El té se le revolvió en el estómago y por unos segundos los olores de la pastelería le produjeron náuseas. ¿Cómo podría volver a comer algo? ¿Cómo podría enfrentarse al mundo sin que el pánico le impidiera respirar?
Para distraerse, buscó las páginas de humor en el periódico y agradeció encontrar su tira cómica favorita.
Trataba de una mujer joven que había vuelto con su madre después de que su vida se hubiera venido abajo. Demasiado familiar para poder encontrarle gracia, pensó Kim.
Dejó el periódico y contempló el exterior a través de la ventana. En California se despertaba con el estruendo del tráfico y la contaminación de Los Angeles, pero la imagen de aquel bonito y pintoresco pueblo de las montañas la hizo sentirse como si hubiera entrado en otra dimensión. Los viejos edificios de ladrillo rodeaban la plaza principal de Avalon, y los tenderos y comerciantes desplegaban sus toldos y esparcían sal en las aceras.
Kim se sentía como una extraña en aquella aldea de cuento, sobre todo en invierno, cuando todo quedaba cubierto por un manto de nieve inmaculada. Entonces vio al hombre y al chico a los que un rato antes había visto salir de un coche. Estaban atravesando diagonalmente la plaza en dirección a la pastelería. El hombre se movía con decisión, y el chico lo seguía unos cuantos pasos por detrás. Llevaba una chaqueta de esquí y unos guantes, y flexionaba y extendía las manos como si no estuviera acostumbrado a aquellas prendas invernales.
La campanilla que colgaba sobre la puerta avisó de su entrada en la pastelería.
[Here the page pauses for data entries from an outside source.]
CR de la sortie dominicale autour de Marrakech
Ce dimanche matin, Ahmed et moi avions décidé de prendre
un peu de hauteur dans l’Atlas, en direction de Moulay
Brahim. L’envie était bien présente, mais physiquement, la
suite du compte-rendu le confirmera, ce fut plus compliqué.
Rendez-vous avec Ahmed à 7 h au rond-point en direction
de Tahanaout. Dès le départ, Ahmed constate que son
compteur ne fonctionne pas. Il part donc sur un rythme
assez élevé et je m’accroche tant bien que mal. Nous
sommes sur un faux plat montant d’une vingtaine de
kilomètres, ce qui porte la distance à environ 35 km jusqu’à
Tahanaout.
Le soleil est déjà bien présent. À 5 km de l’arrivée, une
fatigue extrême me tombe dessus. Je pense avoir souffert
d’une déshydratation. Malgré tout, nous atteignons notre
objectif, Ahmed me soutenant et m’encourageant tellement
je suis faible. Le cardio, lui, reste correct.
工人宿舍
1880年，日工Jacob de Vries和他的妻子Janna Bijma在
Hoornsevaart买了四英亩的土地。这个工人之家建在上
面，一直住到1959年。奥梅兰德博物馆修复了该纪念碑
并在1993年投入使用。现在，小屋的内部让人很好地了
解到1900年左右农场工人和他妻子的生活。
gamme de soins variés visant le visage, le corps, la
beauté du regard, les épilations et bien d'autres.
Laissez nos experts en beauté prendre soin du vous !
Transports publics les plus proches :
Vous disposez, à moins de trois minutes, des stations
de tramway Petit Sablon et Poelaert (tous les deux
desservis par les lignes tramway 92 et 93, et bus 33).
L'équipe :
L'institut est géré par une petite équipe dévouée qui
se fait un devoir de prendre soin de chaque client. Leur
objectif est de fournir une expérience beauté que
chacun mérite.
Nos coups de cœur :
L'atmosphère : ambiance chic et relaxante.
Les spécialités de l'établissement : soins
Kim no quería parecer descarada, de modo que observó sus reflejos en el cristal. El hombre seguía pareciéndole familiar, pero no conseguía reconocerlo. Hasta que se echó hacia atrás la capucha de su parka y liberó sus largos cabellos rubios.
Kim tragó saliva al ver su melena leonina y permaneció con todos los músculos en tensión mientras el hombre se servía café en el mostrador lateral y el chico se tomaba un kolache. Minutos después, el hombre pagó la cuenta, intercambió algunas palabras con la camarera y Kim vio como agarraba una caja atada con lazo.
—Vamos, AJ —dijo el hombre—. Tenemos que ponernos en marcha.
Kim mantuvo la mirada hacia abajo, y cuando el hombre pasó a su lado le murmuró un rápido saludo.
—Señorita.
Los dos salieron de la pastelería. «Señorita».
Asustada, Kim se dio la vuelta en el taburete y estiró el cuello para mirarlo. No podía ser. Era imposible que fuera él.
El hombre y el niño se subieron al coche y se perdieron de vista antes de que Kim tuviera tiempo de pensar con claridad.
No había nada que pensar. Una parte de ella lo había reconocido en cuanto lo vio al otro lado de la plaza. Era el imbécil del aeropuerto. Y de todos los puebluchos y aldeas del Estado de Nueva York, había tenido que escoger el suyo.